## Task
Copies of all lines that contain "driver" are needed; take them from the data below.

Data entries
_ _ _ _ _ _ _
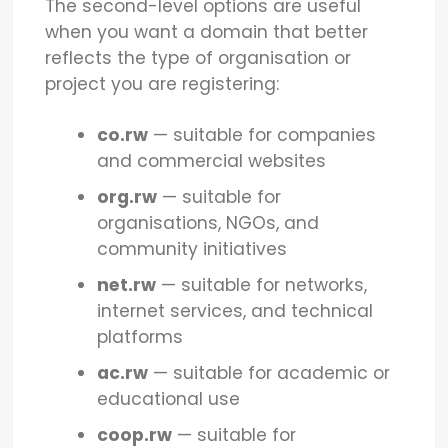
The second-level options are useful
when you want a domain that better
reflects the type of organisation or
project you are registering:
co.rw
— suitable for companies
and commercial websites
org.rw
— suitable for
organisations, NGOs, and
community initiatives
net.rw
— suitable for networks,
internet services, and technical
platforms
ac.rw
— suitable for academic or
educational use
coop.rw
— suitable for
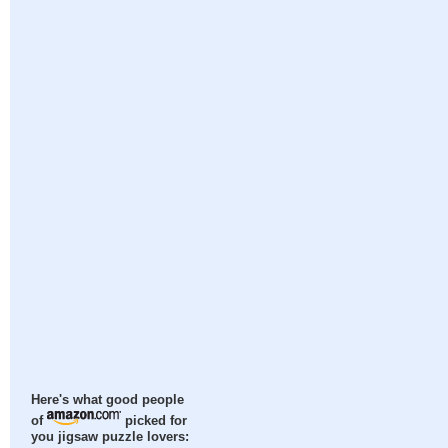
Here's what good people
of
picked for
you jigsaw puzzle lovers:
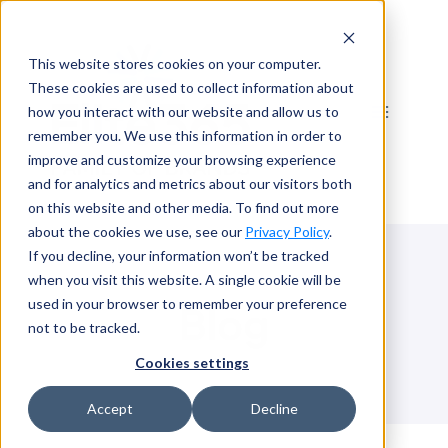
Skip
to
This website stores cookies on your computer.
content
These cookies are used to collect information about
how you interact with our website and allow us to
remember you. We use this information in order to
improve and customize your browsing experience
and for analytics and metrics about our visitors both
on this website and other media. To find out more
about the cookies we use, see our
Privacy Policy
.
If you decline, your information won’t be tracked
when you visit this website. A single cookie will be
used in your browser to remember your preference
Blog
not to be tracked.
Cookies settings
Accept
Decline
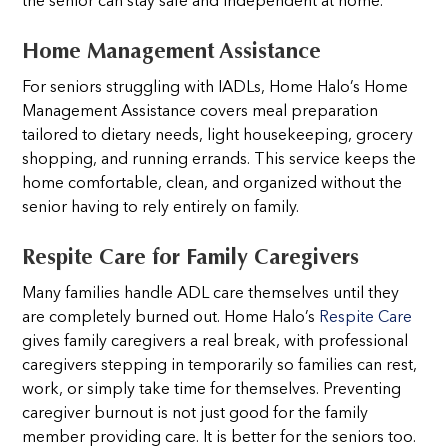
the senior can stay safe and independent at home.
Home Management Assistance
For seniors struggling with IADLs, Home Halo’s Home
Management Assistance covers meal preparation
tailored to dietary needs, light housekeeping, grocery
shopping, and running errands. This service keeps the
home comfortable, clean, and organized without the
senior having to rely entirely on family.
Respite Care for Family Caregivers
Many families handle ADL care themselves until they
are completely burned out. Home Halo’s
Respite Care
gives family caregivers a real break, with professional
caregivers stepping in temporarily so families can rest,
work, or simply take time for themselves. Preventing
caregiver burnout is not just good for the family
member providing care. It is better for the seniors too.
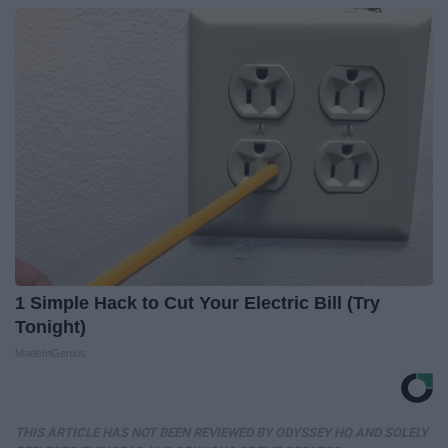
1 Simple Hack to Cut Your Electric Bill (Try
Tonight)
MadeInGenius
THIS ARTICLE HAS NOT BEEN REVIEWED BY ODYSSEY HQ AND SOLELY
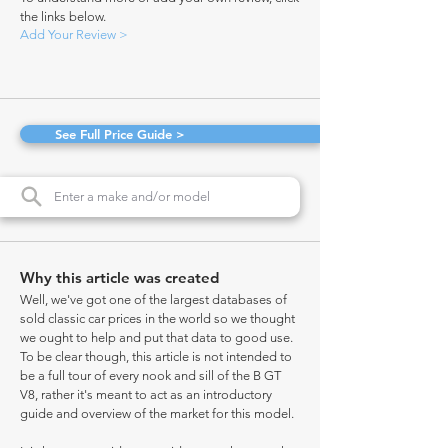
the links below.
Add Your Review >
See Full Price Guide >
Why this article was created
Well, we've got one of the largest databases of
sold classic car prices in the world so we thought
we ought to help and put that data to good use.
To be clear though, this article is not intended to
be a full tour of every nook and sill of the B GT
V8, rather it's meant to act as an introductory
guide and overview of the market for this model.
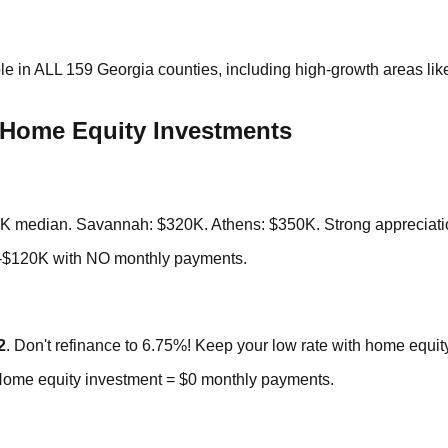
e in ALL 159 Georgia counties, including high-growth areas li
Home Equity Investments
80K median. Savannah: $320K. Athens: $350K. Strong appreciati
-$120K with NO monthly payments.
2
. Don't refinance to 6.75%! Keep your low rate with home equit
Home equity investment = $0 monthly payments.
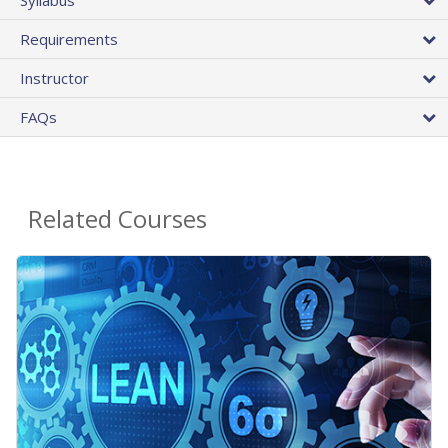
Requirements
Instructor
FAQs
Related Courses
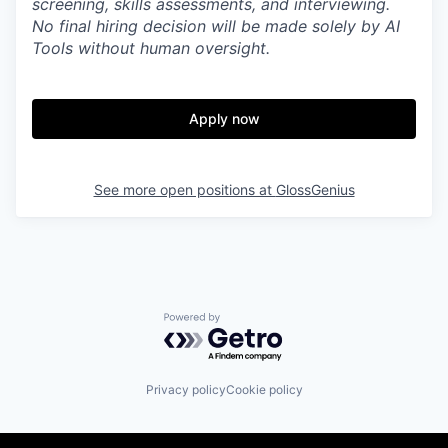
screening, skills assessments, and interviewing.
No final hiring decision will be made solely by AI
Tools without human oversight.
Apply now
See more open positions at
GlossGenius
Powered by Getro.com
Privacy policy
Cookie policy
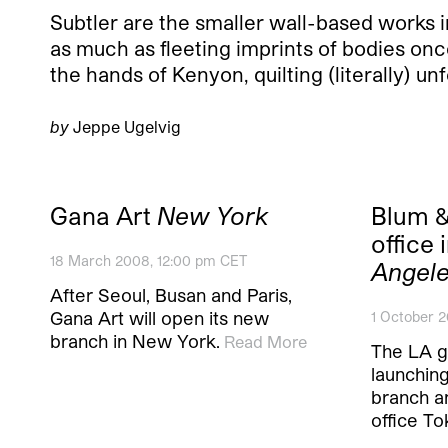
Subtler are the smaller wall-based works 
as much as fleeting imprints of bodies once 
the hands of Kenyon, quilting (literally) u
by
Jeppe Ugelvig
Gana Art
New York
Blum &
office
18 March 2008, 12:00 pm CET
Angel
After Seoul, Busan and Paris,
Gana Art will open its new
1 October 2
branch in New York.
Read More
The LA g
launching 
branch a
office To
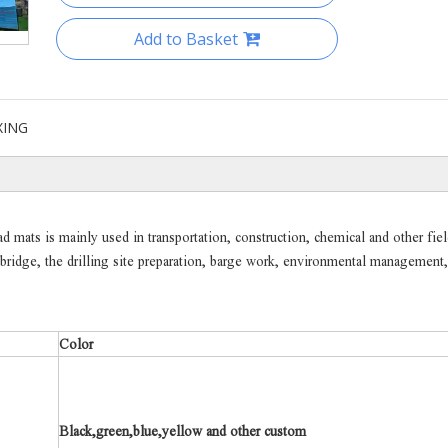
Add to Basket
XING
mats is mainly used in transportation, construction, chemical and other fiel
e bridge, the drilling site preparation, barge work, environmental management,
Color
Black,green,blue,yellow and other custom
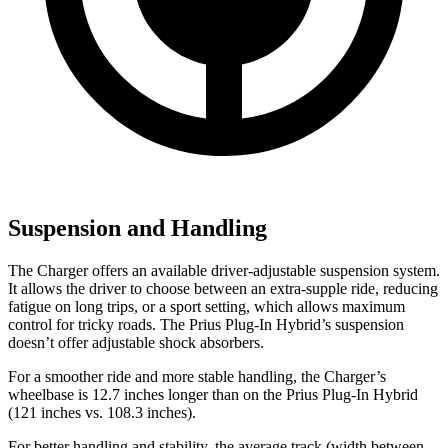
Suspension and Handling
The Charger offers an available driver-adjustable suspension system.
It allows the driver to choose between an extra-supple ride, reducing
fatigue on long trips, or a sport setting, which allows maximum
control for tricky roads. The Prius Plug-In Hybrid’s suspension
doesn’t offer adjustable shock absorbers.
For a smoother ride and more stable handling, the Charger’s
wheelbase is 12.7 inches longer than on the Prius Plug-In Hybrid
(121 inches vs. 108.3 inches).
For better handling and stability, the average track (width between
_ _ _ _ _ _ _
## Finished exercise
The Charger offers an available driver-adjustable suspension system.
It allows the driver to choose between an extra-supple ride, reducing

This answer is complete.